__Problem statement__
Repeat the listing verbatim. Drop any pictures.

====== Information shown

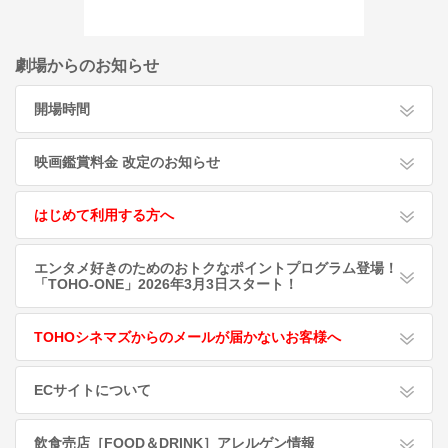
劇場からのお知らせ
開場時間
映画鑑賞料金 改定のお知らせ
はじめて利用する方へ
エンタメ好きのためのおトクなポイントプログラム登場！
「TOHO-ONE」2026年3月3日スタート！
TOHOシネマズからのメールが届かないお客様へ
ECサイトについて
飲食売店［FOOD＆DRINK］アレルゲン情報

============

__Solution for this problem__
劇場からのお知らせ
開場時間
映画鑑賞料金 改定のお知らせ
はじめて利用する方へ
エンタメ好きのためのおトクなポイントプログラム登場！
「TOHO-ONE」2026年3月3日スタート！
TOHOシネマズからのメールが届かないお客様へ
ECサイトについて
飲食売店［FOOD＆DRINK］アレルゲン情報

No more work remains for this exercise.